Curator's Corner

Artist Birthday: Liubov Popova

By Karl Cole, posted on Apr 24, 2025

Liubov Popova was one of the many women artists active in the avant garde art during the period of the Russian Revolution (1917). Not only did she experiment in all of the most recent modernist styles – Cubism, Futurism, Suprematism and Constructivism – she also designed typography for books, textiles, and clothing.
 
 

 


Artist birthday for 24 April: Liubov Popova (1889-1924 Russia)

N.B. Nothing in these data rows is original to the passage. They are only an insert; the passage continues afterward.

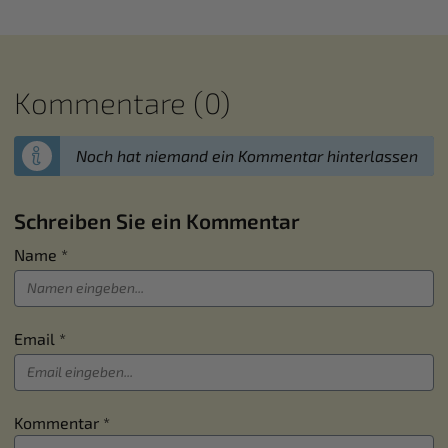
Kommentare (0)
Noch hat niemand ein Kommentar hinterlassen
Schreiben Sie ein Kommentar
Name *
Email *
Kommentar *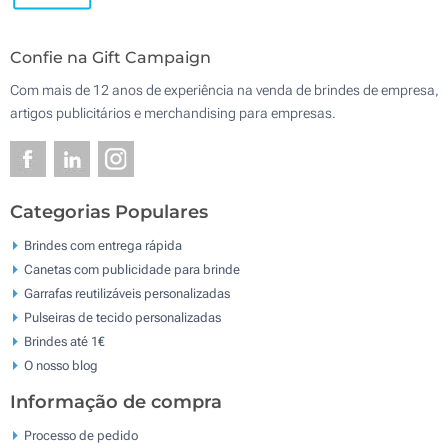
Confie na Gift Campaign
Com mais de 12 anos de experiência na venda de brindes de empresa,
artigos publicitários e merchandising para empresas.
Categorias Populares
Brindes com entrega rápida
Canetas com publicidade para brinde
Garrafas reutilizáveis personalizadas
Pulseiras de tecido personalizadas
Brindes até 1€
O nosso blog
Informação de compra
Processo de pedido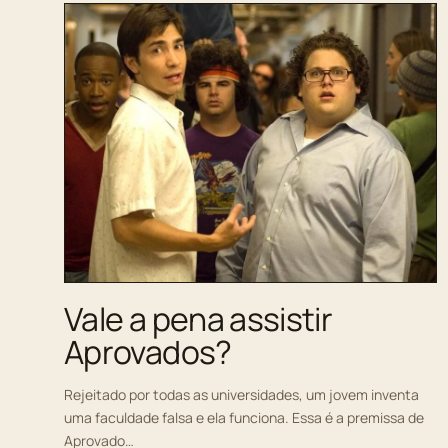
Vale a pena assistir
Aprovados?
Rejeitado por todas as universidades, um jovem inventa
uma faculdade falsa e ela funciona. Essa é a premissa de
Aprovado…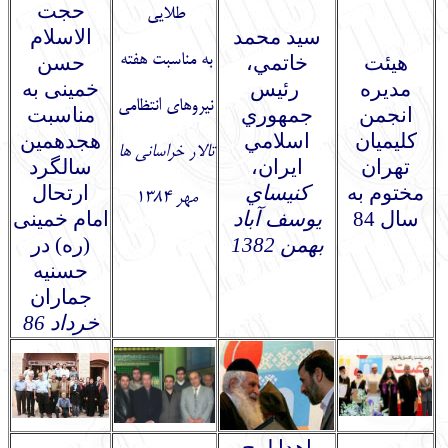
حجت
طلايي
سيد محمد
الاسلام
به مناسبت هفته
هيئت
خاتمي،
حسن
مديره
رئيس
خمینی به
نيروهاي انتظامي
انجمن
جمهوري
مناسبت
كليميان
اسلامي
هجدهمین
تالار خراساني ها
تهران
ايران،
سالگرد
مختوم به
كنيساي
ارتحال
مهر 1384
سال 84
يوسف‏ آباد
امام خمینی
بهمن 1382
(ره) در
حسنیه
جماران
خرداد 86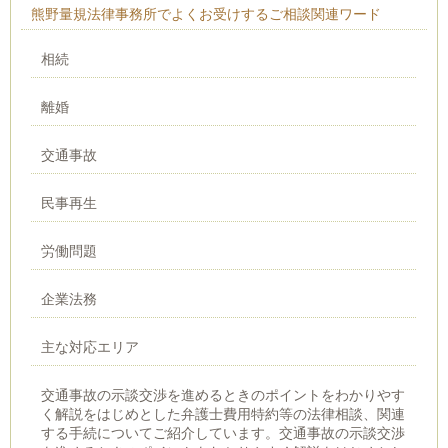
熊野量規法律事務所でよくお受けするご相談関連ワード
相続
離婚
交通事故
民事再生
労働問題
企業法務
主な対応エリア
交通事故の示談交渉を進めるときのポイントをわかりやす
く解説をはじめとした弁護士費用特約等の法律相談、関連
する手続についてご紹介しています。交通事故の示談交渉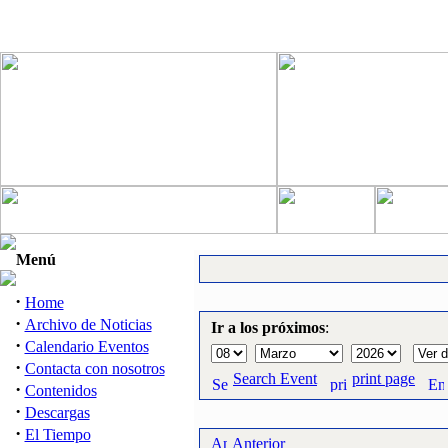
Menú
·
Home
·
Archivo de Noticias
Ir a los próximos
:
·
Calendario Eventos
·
Contacta con nosotros
Search Event
print page
·
Contenidos
·
Descargas
·
El Tiempo
Anterior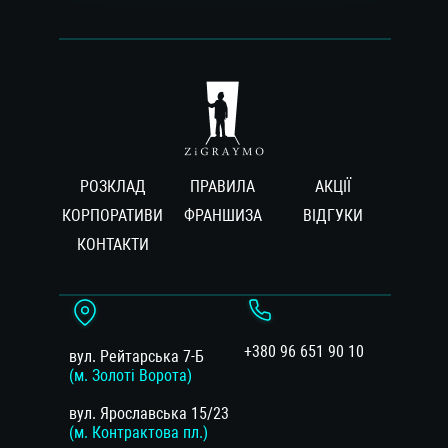
РОЗКЛАД
ПРАВИЛА
АКЦІЇ
КОРПОРАТИВИ
ФРАНШИЗА
ВIДГУКИ
КОНТАКТИ
+380 96 651 90 10
вул. Рейтарська 7-Б
(м. Золоті Ворота)
вул. Ярославська 15/23
(м. Контрактова пл.)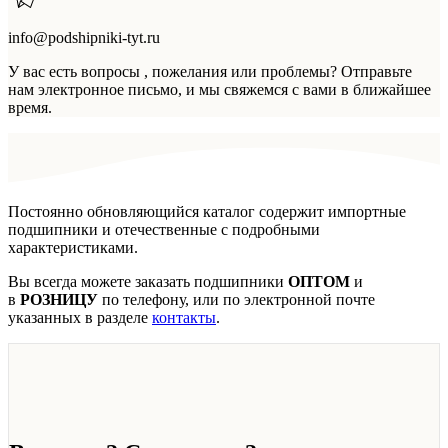
info@podshipniki-tyt.ru
У вас есть вопросы , пожелания или проблемы? Отправьте
нам электронное письмо, и мы свяжемся с вами в ближайшее
время.
Постоянно обновляющийся каталог содержит импортные
подшипники и отечественные с подробными
характеристиками.
Вы всегда можете заказать подшипники
ОПТОМ
и
в
РОЗНИЦУ
по телефону, или по электронной почте
указанных в разделе
контакты
.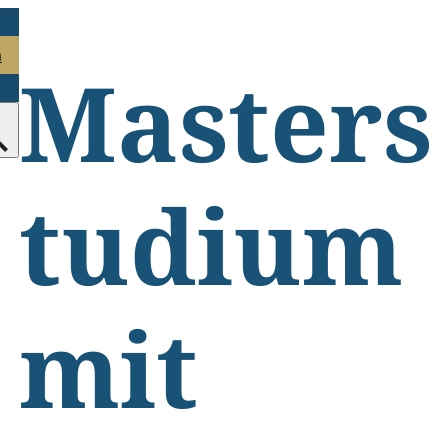
n
Masters
tudium
mit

Liubov Popova was an important Russian modernist during the early period of its evolution.

 

Painting by Liubov Popova titled Subject (1914).
Liubov Popova, Objects from a Dyer’s Shop, 1914, oil on canvas, 71 x 89 cm  © 2025 The Museum of Modern Art, New York (MOMA-P2432)

 

In 1913 Popova began working in the studio of Vladimir Tatlin (1885-1953). Unlike Tatlin, she was not concerned with the construction of objects in space (sculpture), but expressed her progressive tendencies in painting. In Objects from a Dyer's Shop, Popova's Cubism has already fractured beyond the point of Jean Metzinger's (1883-1956) work, the Cubist with whom she had worked in Paris in 1912. This work not only reveals the influence of Futurism in the dynamic movement of the intersection of space and object, but also the bright palette of Russian folk art which also influenced her work.

Russian women only gained access to higher education during the last half of the nineteenth century. Art education followed, with the Academy of Arts in Moscow opening to women in 1871. In the 1880s, there were art schools established in Kiev, Odessa, and Saint Petersburg (Petrograd) that attracted the majority of women students. By 1900, there was already a second generation of educated women artists who emerged.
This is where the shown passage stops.